For the first anthology in this series, I think I opted not to publish 17 out of 50 submitted stories. For the second, I believe I published every single story that was submitted and my goal is absolutely to publish every story that is submitted.

I'm not asking for three so I can reject some of them, definitely not. I would be thrilled to publish three stories per author in every anthology and aim to produce three good stories myself for each one.

Hope that helps. Let me know if you have any other questions.


----------



## Hurricane John (Jul 12, 2010)

Anyone interested in submitting a story for inclusion in the Christmas Anthology - there's still time. 

Get those stories in soon.


----------



## George Donnelly (Mar 5, 2012)

Hurricane John said:


> Anyone interested in submitting a story for inclusion in the Christmas Anthology - there's still time.
> 
> Get those stories in soon.


Thanks for the reminder, John! Indeed, we've got 3 days left but may be able to accept a limited number of submissions after the deadline, so there is definitely time to get in on this project.


----------



## Hurricane John (Jul 12, 2010)

Hey George

If the paperback version is still a go, I suggest you release that before the eBook format. (Release the eBook format a few days later)

Have you thought about a price?  I'm thinking 3.99 or 4.99 is a good stocking stuffer price. Depending of the final number of pages, it may have to be more.


----------



## AliceS (Dec 28, 2014)

Okay, finally got myself together and submitted.


----------



## jessie520 (Jul 26, 2015)

I'll be submitting something! Just need to edit it. It'll probably be longer than 1k but no longer than the extra five hundred word limit if that's still all right. I might try to get another story written by the deadline as well.


----------



## George Donnelly (Mar 5, 2012)

John, I'm not sure yet.

Welcome, Alice!

Jessie, looking forward to reading another story from you.


----------



## amdonehere (May 1, 2015)

Ok I've decided that for the cover, I kind of like 3187 too (Keeping Warm).

I can't wait till this comes out.


----------



## ThomasDiehl (Aug 23, 2014)

And off it goes. About 570 words of sci-fi romance at Christmas in deep space. Unusually saccharine for me, but then again, usually my mc doesn't survive my flash fiction pieces. Still, I've never done anything involving romance before.

The mailing list link is a placeholder, this will change in time for publication. I had stopped using my mailing list when redesigning my site earlier this year but can easily resurrect it.


----------



## George Donnelly (Mar 5, 2012)

Excellent, Thomas, thanks.

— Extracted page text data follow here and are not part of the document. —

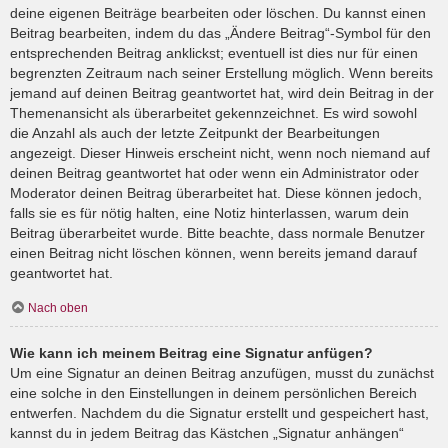
deine eigenen Beiträge bearbeiten oder löschen. Du kannst einen
Beitrag bearbeiten, indem du das „Ändere Beitrag“-Symbol für den
entsprechenden Beitrag anklickst; eventuell ist dies nur für einen
begrenzten Zeitraum nach seiner Erstellung möglich. Wenn bereits
jemand auf deinen Beitrag geantwortet hat, wird dein Beitrag in der
Themenansicht als überarbeitet gekennzeichnet. Es wird sowohl
die Anzahl als auch der letzte Zeitpunkt der Bearbeitungen
angezeigt. Dieser Hinweis erscheint nicht, wenn noch niemand auf
deinen Beitrag geantwortet hat oder wenn ein Administrator oder
Moderator deinen Beitrag überarbeitet hat. Diese können jedoch,
falls sie es für nötig halten, eine Notiz hinterlassen, warum dein
Beitrag überarbeitet wurde. Bitte beachte, dass normale Benutzer
einen Beitrag nicht löschen können, wenn bereits jemand darauf
geantwortet hat.
Nach oben
Wie kann ich meinem Beitrag eine Signatur anfügen?
Um eine Signatur an deinen Beitrag anzufügen, musst du zunächst
eine solche in den Einstellungen in deinem persönlichen Bereich
entwerfen. Nachdem du die Signatur erstellt und gespeichert hast,
kannst du in jedem Beitrag das Kästchen „Signatur anhängen“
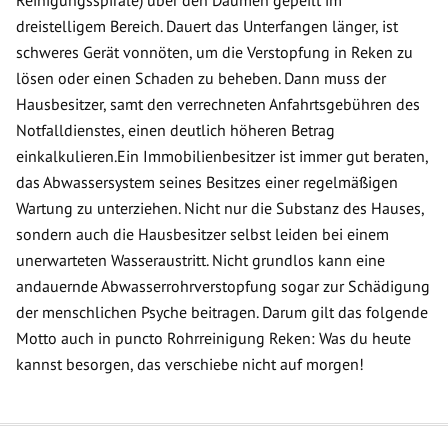
Reinigungsspirale) über den Daumen gepeilt im
dreistelligem Bereich. Dauert das Unterfangen länger, ist
schweres Gerät vonnöten, um die Verstopfung in Reken zu
lösen oder einen Schaden zu beheben. Dann muss der
Hausbesitzer, samt den verrechneten Anfahrtsgebühren des
Notfalldienstes, einen deutlich höheren Betrag
einkalkulieren.Ein Immobilienbesitzer ist immer gut beraten,
das Abwassersystem seines Besitzes einer regelmäßigen
Wartung zu unterziehen. Nicht nur die Substanz des Hauses,
sondern auch die Hausbesitzer selbst leiden bei einem
unerwarteten Wasseraustritt. Nicht grundlos kann eine
andauernde Abwasserrohrverstopfung sogar zur Schädigung
der menschlichen Psyche beitragen. Darum gilt das folgende
Motto auch in puncto Rohrreinigung Reken: Was du heute
kannst besorgen, das verschiebe nicht auf morgen!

I look forward to reading your story.


----------



## BeMyBookBaby (Apr 18, 2016)

I sent men yesterday as well, George! Hope you got it! 

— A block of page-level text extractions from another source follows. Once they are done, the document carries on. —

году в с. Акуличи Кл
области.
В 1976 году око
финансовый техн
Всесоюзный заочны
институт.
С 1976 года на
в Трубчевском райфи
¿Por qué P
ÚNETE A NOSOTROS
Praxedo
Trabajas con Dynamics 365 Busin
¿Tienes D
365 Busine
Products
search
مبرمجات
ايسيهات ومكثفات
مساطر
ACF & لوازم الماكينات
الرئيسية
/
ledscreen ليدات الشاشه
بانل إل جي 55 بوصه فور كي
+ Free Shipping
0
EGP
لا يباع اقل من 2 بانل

Let me know if you need any help with anything!


----------



## George Donnelly (Mar 5, 2012)

Ellie Keating said:


> I sent men yesterday as well, George! Hope you got it!
> 
> Let me know if you need any help with anything!


I don't see the name "Ellie Keating" in the submission database. If you used a different name, that might explain it. Did you use the submission form? If so, I'm sure it's there. I'll soon post a list of the stories and if yours isn't in the list, definitely let me know. Thanks!


----------



## Used To Be BH (Sep 29, 2016)

George, I was going to add a story, but I see the form asks that it only be submitted once. In a case like that, should I email you the second story?


----------



## George Donnelly (Mar 5, 2012)

Bill Hiatt said:


> George, I was going to add a story, but I see the form asks that it only be submitted once. In a case like that, should I email you the second story?


No, please go ahead and submit again. In the future tho I ask that folks only submit once per anthology so that I might minimize the time I invest in administrative tasks.

Looking forward to your second story.


----------



## MinnieC (Feb 19, 2016)

George, I have a story that I'd like to submit if I get chance to do the necessary bit of tinkering in the next 24 hours so as to meet the deadline. I wanted to ask - I write in British English. Do you want submissions to use American English/spellings? (Apologies if that's a stupid question!)


----------



## George Donnelly (Mar 5, 2012)

MinnieC said:


> George, I have a story that I'd like to submit if I get chance to do the necessary bit of tinkering in the next 24 hours so as to meet the deadline. I wanted to ask - I write in British English. Do you want submissions to use American English/spellings? (Apologies if that's a stupid question!)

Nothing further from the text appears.